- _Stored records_
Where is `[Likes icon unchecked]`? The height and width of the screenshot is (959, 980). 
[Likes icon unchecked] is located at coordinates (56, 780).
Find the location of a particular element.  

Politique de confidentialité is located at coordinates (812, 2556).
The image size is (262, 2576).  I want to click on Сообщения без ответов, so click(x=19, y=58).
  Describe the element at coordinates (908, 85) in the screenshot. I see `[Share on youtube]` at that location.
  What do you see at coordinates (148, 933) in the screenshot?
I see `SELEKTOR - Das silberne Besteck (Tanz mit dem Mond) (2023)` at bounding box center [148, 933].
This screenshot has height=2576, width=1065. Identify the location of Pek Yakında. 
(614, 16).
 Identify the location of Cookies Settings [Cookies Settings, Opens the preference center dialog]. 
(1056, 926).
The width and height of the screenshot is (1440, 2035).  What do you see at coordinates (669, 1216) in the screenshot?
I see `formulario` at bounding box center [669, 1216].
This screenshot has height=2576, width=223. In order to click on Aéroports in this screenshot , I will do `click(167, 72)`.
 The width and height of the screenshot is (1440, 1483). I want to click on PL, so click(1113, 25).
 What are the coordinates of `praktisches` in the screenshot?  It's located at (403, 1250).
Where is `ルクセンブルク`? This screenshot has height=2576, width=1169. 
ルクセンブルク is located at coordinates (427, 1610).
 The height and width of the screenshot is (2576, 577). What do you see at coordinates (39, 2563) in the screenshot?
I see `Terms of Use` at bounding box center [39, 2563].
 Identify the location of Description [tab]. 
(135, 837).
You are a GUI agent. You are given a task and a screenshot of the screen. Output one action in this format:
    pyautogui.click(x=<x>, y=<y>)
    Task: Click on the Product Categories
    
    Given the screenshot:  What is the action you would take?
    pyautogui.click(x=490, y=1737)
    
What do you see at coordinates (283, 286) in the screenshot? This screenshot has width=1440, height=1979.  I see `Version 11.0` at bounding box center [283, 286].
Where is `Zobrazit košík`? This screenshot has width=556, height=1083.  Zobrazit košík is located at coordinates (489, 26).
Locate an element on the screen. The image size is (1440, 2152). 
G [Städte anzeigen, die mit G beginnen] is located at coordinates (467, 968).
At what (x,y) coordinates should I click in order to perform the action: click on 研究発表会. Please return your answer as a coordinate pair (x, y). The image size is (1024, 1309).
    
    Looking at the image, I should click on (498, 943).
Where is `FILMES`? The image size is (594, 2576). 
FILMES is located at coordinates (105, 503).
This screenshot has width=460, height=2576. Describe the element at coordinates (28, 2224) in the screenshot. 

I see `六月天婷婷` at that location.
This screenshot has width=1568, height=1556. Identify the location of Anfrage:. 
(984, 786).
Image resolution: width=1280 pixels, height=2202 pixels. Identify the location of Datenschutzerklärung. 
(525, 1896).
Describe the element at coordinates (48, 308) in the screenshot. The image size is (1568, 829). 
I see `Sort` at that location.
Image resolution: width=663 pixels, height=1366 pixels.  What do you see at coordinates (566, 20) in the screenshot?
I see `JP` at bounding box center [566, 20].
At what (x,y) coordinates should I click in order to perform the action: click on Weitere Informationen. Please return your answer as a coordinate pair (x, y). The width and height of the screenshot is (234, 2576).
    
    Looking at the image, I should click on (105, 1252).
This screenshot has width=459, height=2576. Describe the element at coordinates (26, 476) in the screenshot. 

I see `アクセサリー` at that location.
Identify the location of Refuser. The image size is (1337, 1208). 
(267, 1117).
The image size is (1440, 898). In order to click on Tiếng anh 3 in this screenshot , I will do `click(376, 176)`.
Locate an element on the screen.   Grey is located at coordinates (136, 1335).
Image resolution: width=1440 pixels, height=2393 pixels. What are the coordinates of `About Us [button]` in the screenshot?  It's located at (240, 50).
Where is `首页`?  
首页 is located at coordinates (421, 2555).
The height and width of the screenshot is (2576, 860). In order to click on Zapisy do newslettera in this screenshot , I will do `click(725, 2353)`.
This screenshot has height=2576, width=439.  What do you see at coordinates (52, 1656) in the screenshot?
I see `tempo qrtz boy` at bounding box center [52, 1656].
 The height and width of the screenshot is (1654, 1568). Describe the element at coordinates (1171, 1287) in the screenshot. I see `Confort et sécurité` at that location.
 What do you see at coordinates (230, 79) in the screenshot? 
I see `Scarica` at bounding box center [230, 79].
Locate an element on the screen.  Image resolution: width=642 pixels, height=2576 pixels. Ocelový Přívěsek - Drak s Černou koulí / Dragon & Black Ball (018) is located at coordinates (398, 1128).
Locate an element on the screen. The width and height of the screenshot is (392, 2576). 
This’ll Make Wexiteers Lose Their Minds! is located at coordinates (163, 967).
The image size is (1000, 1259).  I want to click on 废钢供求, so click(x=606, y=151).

- _Problem requirements_
Down to the last line, copy the entries above exactly.

- _Solution_
Where is `[Likes icon unchecked]`? The height and width of the screenshot is (959, 980). 
[Likes icon unchecked] is located at coordinates (56, 780).
Find the location of a particular element.  

Politique de confidentialité is located at coordinates (812, 2556).
The image size is (262, 2576).  I want to click on Сообщения без ответов, so click(x=19, y=58).
  Describe the element at coordinates (908, 85) in the screenshot. I see `[Share on youtube]` at that location.
  What do you see at coordinates (148, 933) in the screenshot?
I see `SELEKTOR - Das silberne Besteck (Tanz mit dem Mond) (2023)` at bounding box center [148, 933].
This screenshot has height=2576, width=1065. Identify the location of Pek Yakında. 
(614, 16).
 Identify the location of Cookies Settings [Cookies Settings, Opens the preference center dialog]. 
(1056, 926).
The width and height of the screenshot is (1440, 2035).  What do you see at coordinates (669, 1216) in the screenshot?
I see `formulario` at bounding box center [669, 1216].
This screenshot has height=2576, width=223. In order to click on Aéroports in this screenshot , I will do `click(167, 72)`.
 The width and height of the screenshot is (1440, 1483). I want to click on PL, so click(1113, 25).
 What are the coordinates of `praktisches` in the screenshot?  It's located at (403, 1250).
Where is `ルクセンブルク`? This screenshot has height=2576, width=1169. 
ルクセンブルク is located at coordinates (427, 1610).
 The height and width of the screenshot is (2576, 577). What do you see at coordinates (39, 2563) in the screenshot?
I see `Terms of Use` at bounding box center [39, 2563].
 Identify the location of Description [tab]. 
(135, 837).
You are a GUI agent. You are given a task and a screenshot of the screen. Output one action in this format:
    pyautogui.click(x=<x>, y=<y>)
    Task: Click on the Product Categories
    
    Given the screenshot:  What is the action you would take?
    pyautogui.click(x=490, y=1737)
    
What do you see at coordinates (283, 286) in the screenshot? This screenshot has width=1440, height=1979.  I see `Version 11.0` at bounding box center [283, 286].
Where is `Zobrazit košík`? This screenshot has width=556, height=1083.  Zobrazit košík is located at coordinates (489, 26).
Locate an element on the screen. The image size is (1440, 2152). 
G [Städte anzeigen, die mit G beginnen] is located at coordinates (467, 968).
At what (x,y) coordinates should I click in order to perform the action: click on 研究発表会. Please return your answer as a coordinate pair (x, y). The image size is (1024, 1309).
    
    Looking at the image, I should click on (498, 943).
Where is `FILMES`? The image size is (594, 2576). 
FILMES is located at coordinates (105, 503).
This screenshot has width=460, height=2576. Describe the element at coordinates (28, 2224) in the screenshot. 

I see `六月天婷婷` at that location.
This screenshot has width=1568, height=1556. Identify the location of Anfrage:. 
(984, 786).
Image resolution: width=1280 pixels, height=2202 pixels. Identify the location of Datenschutzerklärung. 
(525, 1896).
Describe the element at coordinates (48, 308) in the screenshot. The image size is (1568, 829). 
I see `Sort` at that location.
Image resolution: width=663 pixels, height=1366 pixels.  What do you see at coordinates (566, 20) in the screenshot?
I see `JP` at bounding box center [566, 20].
At what (x,y) coordinates should I click in order to perform the action: click on Weitere Informationen. Please return your answer as a coordinate pair (x, y). The width and height of the screenshot is (234, 2576).
    
    Looking at the image, I should click on (105, 1252).
This screenshot has width=459, height=2576. Describe the element at coordinates (26, 476) in the screenshot. 

I see `アクセサリー` at that location.
Identify the location of Refuser. The image size is (1337, 1208). 
(267, 1117).
The image size is (1440, 898). In order to click on Tiếng anh 3 in this screenshot , I will do `click(376, 176)`.
Locate an element on the screen.   Grey is located at coordinates (136, 1335).
Image resolution: width=1440 pixels, height=2393 pixels. What are the coordinates of `About Us [button]` in the screenshot?  It's located at (240, 50).
Where is `首页`?  
首页 is located at coordinates (421, 2555).
The height and width of the screenshot is (2576, 860). In order to click on Zapisy do newslettera in this screenshot , I will do `click(725, 2353)`.
This screenshot has height=2576, width=439.  What do you see at coordinates (52, 1656) in the screenshot?
I see `tempo qrtz boy` at bounding box center [52, 1656].
 The height and width of the screenshot is (1654, 1568). Describe the element at coordinates (1171, 1287) in the screenshot. I see `Confort et sécurité` at that location.
 What do you see at coordinates (230, 79) in the screenshot? 
I see `Scarica` at bounding box center [230, 79].
Locate an element on the screen.  Image resolution: width=642 pixels, height=2576 pixels. Ocelový Přívěsek - Drak s Černou koulí / Dragon & Black Ball (018) is located at coordinates (398, 1128).
Locate an element on the screen. The width and height of the screenshot is (392, 2576). 
This’ll Make Wexiteers Lose Their Minds! is located at coordinates (163, 967).
The image size is (1000, 1259).  I want to click on 废钢供求, so click(x=606, y=151).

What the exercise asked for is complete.